December 13, 2012
The FBI teamed up with Facebook’s Security Unit to put out of commission an international cyber-crime ring linked to more than 11 million compromised computer systems globally causing more than $850 million in losses.
The FBI, leading a team comprising the Department of Justice and several international law enforcement agencies, has arrested 10 people linked to the use of the Butterfly Botnet, also known as Yahos, which pilfered computer users’ credit cards, bank accounts, and other personal identifiable information.
Facebook’s security team assisted the FBI after Yahos targeted its users from 2010 to October 2012, the FBI said in a press release.
“Facebook’s security team provided assistance to law enforcement throughout the investigation by helping to identify the root cause, the perpetrators, and those affected by the malware,” the FBI said.
The social network’s “security systems were able to detect affected accounts and provide tools to remove these threats.”

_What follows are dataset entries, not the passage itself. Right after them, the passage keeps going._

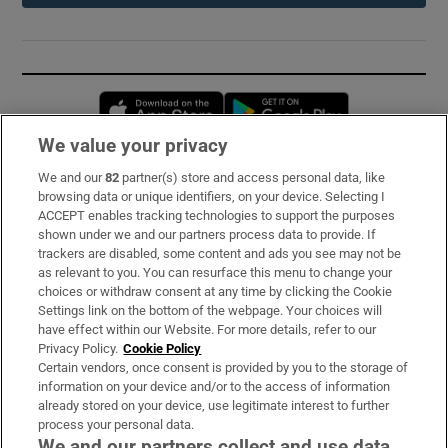
Opens in new window
Opens in new 
We value your privacy
We and our
82
partner(s) store and access personal data, like
Subscribe
browsing data or unique identifiers, on your device. Selecting I
ACCEPT enables tracking technologies to support the purposes
Support
shown under we and our partners process data to provide. If
trackers are disabled, some content and ads you see may not be
About Us
as relevant to you. You can resurface this menu to change your
choices or withdraw consent at any time by clicking the Cookie
Irish Times Products & Services
Settings link on the bottom of the webpage. Your choices will
have effect within our Website. For more details, refer to our
Privacy Policy.
Cookie Policy
OUR PARTNERS:
Certain vendors, once consent is provided by you to the storage of
information on your device and/or to the access of information
already stored on your device, use legitimate interest to further
process your personal data.
We and our partners collect and use data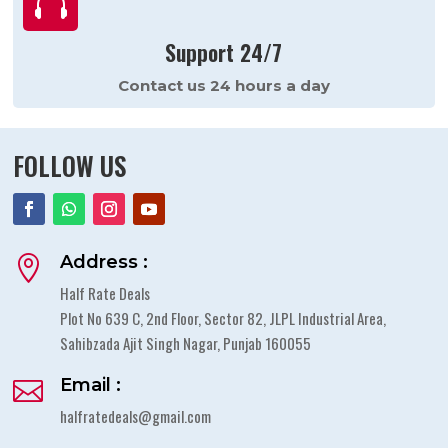

Support 24/7
Contact us 24 hours a day
FOLLOW US
Address :

Half Rate Deals
Plot No 639 C, 2nd Floor, Sector 82, JLPL Industrial Area,
Sahibzada Ajit Singh Nagar, Punjab 160055
Email :

halfratedeals@gmail.com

The FBI said it has detained 10 people from Bosnia and Herzegovina, Croatia, Macedonia, New Zealand, Peru, the United Kingdom, and the United States, executed “numerous search warrants” and conducted copious interviews.
The FBI described botnets, short for robot network, as being made up of compromised computer systems that are then used by cyber-criminals to “execute distributed denial of service attacks, send spam e-mails, and conduct underground organized criminal activity, to include malware distribution.”
The agency is also recommending computer users update their applications and operating system on a regular basis “to reduce the risk of compromise and perform regular anti-virus scanning of their computer system.”
The FBI also urges users to disconnect personal computers from the Internet when the machines are not in use.
Computer users who have been victimized should file a complaint with the FBI’s Internet Crime Complaint Center.